Impression: The 7th Guest

The 7th Guest: A view of a former guest and now ghost
Hey Guest, try not to fall!

The Horror – of early 90s FMV-game graphics! The 7th Guest stems from a time when the vast memory of CD-ROMs needed to be filled, and Full Motion Video did the job quite well. It did such a good job, that the videos had to be compressed a lot to actually fit on the medium. 24 years later they are rather hard on the eye. I remember reading in magazines (bundles of paper with words printed on them) about the game back in the day (I am old), but I never actually played it.
The 7th guest is a adventure/puzzle game in the horror genre. You are the seventh guest in a mansion haunted by the ghost of a mad man, who killed the six guests before you and forces you to do puzzles. You walk from room to room via slow pre-rendered videos, to then solve static puzzles, which open rooms with more puzzles. There are a lot of amateurish and very compressed looking ghost entering and exiting the screens.
Once you get used to the ugly graphics and blasting general midi soundtrack, there seems to be a decent puzzle game hidden beneath, but I won’t find out for certain, because I don’t care much for puzzle games or haunted mansions. Luckily enough I played far enough to stumble upon this beautiful poem from the game:

Old man Stauf built a house
and filled it with his toys.
Six guests were invited one night,
their screams the only noise.
Blood in the library,
blood right up the hall,
dripping down the attic stairs,
‘Hey Guests, try not to fall!’.
Nobody came out that night.
Not one was ever seen.
But old man Stauf is waiting there…
Crazy! Sick! and MEAN!

When you quit the game a voice screeches ‘Come baaaack!’. I won’t.

Impression: 2064 Read Only Memories

2064 Read Only Memories: A flat containing a robot
It’s like Blade Runner, but more dense.

I don’t know anything about this game, apart from it being an adventure game with a cyberpunk theme. After a decent pixel-art intro and some 80s synths, I end up looking at a bedroom, that reminds me very much of Zack McKracken’s, one of the first point and click adventures I ever played. This kind of thing is so overdone in indie games. While I understand that it’s convenient for developers to go with this art-style, nowadays it just feels lazy and boring to me. I’m done wallowing in nostalgia all the time – and that’s coming from a guy who is very much into 80s stuff.

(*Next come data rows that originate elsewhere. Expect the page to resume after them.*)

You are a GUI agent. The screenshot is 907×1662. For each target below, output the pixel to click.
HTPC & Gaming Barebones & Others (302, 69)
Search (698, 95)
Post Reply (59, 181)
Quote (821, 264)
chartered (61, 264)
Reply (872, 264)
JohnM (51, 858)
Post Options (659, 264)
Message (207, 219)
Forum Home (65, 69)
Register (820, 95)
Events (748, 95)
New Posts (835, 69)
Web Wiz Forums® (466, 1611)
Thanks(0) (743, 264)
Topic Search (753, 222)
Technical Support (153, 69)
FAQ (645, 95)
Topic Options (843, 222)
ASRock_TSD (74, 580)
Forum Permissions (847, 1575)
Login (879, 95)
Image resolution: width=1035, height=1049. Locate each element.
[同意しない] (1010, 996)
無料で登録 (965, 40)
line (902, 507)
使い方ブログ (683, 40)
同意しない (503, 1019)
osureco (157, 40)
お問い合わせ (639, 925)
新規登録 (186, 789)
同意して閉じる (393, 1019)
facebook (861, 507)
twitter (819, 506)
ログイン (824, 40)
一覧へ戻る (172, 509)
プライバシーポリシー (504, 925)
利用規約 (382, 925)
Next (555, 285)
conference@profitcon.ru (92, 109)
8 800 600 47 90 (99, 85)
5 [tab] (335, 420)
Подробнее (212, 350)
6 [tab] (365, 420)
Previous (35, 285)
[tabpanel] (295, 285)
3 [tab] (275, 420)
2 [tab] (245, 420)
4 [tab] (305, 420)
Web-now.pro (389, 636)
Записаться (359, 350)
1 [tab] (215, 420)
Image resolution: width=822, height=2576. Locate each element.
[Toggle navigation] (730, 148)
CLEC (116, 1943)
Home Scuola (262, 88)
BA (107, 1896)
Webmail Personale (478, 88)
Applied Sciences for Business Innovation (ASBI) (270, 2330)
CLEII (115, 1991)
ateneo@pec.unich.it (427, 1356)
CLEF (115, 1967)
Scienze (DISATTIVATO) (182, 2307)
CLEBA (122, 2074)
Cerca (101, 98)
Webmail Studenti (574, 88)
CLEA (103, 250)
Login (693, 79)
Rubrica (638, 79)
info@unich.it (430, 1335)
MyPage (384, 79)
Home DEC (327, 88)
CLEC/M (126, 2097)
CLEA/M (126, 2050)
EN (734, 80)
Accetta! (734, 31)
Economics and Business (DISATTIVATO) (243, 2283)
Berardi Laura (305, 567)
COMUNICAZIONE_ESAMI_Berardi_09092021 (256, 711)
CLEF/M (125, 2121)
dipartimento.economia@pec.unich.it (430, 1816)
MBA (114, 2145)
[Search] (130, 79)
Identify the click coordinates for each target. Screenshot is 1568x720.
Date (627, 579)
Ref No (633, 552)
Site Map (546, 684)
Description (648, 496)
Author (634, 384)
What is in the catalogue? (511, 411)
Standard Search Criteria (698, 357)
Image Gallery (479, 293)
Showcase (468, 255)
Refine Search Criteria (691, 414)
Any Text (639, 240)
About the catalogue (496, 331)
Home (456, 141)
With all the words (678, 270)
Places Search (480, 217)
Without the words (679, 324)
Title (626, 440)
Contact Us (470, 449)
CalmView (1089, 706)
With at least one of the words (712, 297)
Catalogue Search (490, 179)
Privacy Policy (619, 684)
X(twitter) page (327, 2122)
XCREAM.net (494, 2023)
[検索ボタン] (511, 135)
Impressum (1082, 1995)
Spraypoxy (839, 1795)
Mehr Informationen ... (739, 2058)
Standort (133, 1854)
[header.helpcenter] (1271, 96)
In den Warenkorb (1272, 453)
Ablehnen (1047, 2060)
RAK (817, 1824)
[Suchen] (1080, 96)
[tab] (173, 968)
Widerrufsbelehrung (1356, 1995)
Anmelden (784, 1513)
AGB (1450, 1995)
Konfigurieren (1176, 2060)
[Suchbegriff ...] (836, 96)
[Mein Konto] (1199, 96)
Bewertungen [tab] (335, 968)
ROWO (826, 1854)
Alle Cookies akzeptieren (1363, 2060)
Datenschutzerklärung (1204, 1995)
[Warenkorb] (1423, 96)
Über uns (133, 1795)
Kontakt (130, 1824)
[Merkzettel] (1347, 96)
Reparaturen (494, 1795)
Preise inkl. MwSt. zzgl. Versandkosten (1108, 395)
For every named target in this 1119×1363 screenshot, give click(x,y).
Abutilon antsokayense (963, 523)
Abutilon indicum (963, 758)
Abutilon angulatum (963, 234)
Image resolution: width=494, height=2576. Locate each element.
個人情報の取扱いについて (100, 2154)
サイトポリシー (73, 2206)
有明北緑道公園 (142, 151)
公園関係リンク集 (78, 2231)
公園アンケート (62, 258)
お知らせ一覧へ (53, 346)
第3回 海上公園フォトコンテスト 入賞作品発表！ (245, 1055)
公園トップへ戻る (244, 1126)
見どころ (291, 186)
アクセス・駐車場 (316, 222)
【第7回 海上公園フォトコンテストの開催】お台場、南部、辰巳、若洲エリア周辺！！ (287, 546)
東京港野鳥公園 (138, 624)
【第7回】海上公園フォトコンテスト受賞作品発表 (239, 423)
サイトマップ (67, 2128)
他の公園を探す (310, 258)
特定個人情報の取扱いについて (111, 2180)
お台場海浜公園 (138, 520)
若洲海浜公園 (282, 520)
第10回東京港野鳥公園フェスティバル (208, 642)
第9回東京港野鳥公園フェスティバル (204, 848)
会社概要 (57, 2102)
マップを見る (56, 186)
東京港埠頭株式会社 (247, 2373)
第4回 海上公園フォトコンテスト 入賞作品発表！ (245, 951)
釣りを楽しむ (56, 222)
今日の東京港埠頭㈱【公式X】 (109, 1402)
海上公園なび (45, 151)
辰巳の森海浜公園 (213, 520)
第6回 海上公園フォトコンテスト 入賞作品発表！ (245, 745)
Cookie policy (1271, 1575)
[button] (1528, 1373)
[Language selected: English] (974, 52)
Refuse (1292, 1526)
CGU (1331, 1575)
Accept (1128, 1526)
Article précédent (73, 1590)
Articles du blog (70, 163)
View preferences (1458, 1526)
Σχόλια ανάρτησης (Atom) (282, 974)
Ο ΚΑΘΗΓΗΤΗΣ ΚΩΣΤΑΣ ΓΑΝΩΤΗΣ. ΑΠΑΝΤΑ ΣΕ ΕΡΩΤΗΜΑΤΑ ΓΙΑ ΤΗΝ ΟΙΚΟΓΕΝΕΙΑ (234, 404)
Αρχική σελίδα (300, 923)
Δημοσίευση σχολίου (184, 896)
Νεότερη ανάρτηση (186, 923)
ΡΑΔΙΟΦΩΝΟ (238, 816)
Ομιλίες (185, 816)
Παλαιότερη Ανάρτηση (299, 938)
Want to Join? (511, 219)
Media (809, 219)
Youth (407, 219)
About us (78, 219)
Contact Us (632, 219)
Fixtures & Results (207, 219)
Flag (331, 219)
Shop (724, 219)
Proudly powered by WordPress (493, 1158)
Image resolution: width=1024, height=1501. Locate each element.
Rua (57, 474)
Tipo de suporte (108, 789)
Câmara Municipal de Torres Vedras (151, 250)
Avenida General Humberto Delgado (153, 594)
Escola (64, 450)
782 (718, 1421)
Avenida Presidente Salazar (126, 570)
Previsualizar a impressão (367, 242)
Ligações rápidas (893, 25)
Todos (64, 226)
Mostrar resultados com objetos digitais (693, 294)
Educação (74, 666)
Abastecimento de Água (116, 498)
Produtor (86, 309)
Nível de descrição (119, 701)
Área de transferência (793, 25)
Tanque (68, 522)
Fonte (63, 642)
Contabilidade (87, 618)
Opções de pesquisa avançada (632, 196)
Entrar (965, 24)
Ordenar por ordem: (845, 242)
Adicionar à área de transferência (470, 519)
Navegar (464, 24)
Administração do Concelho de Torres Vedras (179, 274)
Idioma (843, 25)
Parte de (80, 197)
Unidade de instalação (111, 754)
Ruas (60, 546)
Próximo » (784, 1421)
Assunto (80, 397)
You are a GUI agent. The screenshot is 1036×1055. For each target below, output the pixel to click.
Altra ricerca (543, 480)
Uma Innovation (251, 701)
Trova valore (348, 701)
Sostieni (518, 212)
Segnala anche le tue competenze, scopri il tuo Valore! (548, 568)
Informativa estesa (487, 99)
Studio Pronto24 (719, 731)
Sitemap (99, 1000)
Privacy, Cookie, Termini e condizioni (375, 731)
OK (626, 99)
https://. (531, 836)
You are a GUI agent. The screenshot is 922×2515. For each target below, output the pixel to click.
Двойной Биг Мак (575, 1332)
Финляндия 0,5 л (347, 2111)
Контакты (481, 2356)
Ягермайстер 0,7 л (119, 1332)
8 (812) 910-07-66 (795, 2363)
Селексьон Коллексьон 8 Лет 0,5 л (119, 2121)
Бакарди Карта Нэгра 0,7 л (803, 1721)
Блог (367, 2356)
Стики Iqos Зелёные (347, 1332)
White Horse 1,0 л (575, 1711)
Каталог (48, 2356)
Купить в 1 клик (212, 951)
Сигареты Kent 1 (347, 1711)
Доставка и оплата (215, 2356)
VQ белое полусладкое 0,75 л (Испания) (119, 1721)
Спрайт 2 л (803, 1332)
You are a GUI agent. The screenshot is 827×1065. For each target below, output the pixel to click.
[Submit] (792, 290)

After accidentally clicking on a newspaper article on my in-game laptop (‘lappy’), I end up reading a much too long chunk of text via an interface that’s not suited for long chunks of text. I can feel boredom creeping in immediately. I’m supposed to write an article on a pair of headphones (boy, this is getting exciting). I play some music on them and after I try to use them on ‘lappy’ with cyberpunk-youtube, the whole game crashes to my desktop. I’m not sure I’ll give this another try.

I gave it another try and it crashed again. So far this journey is much worse than I imagined. I found some workaround in the steam forums. Last try.

OK, so I got around the bug and I realized that this is not a point and click adventure. It’s an interactive story. So far the story goes like this: I’m a failing writer in a crappy apartment. One night a condescending robot with a child’s voice (ugh) breaks into my flat and bores me with never ending dialog. I feel a definitive vibe of preachiness and pseudo-philosophical twaddle. Put this on top of the overdone cyberpunk theme of ‘what’s consciousness?’ and you got something that I don’t want to spent any time with.

After the prologue the informs me doesn’t have an auto-save function and that I should save frequently. Why doesn’t it have an auto-save feature? Could I at least have the nostalgia wallowing without the inconvenience of yore?

This is not for me. I can safely mark ‘2064 Read Only Memories’ as ‘done’.